Your assignment ▸ Will you write out the data exactly, excluding every picture?

(Page-level text extractions)
________________________________________

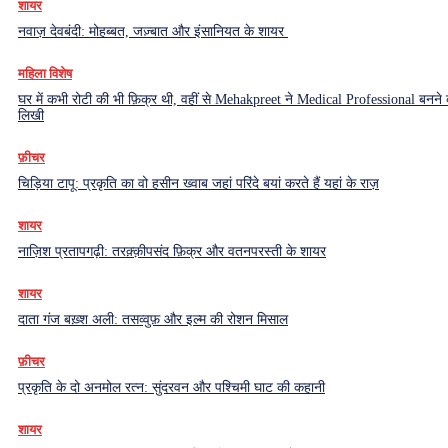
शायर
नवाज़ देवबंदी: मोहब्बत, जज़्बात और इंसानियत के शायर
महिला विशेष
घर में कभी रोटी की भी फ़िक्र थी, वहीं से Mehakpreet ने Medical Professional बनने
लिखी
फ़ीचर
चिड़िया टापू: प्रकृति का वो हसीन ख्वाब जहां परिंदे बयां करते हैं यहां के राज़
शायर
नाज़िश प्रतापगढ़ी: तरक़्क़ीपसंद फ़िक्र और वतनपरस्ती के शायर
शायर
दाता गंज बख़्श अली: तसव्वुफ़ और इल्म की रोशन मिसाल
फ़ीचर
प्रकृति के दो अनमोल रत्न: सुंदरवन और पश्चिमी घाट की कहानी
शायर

________________________________________

Expected output ▸
शायर
नवाज़ देवबंदी: मोहब्बत, जज़्बात और इंसानियत के शायर
महिला विशेष
घर में कभी रोटी की भी फ़िक्र थी, वहीं से Mehakpreet ने Medical Professional बनने
लिखी
फ़ीचर
चिड़िया टापू: प्रकृति का वो हसीन ख्वाब जहां परिंदे बयां करते हैं यहां के राज़
शायर
नाज़िश प्रतापगढ़ी: तरक़्क़ीपसंद फ़िक्र और वतनपरस्ती के शायर
शायर
दाता गंज बख़्श अली: तसव्वुफ़ और इल्म की रोशन मिसाल
फ़ीचर
प्रकृति के दो अनमोल रत्न: सुंदरवन और पश्चिमी घाट की कहानी
शायर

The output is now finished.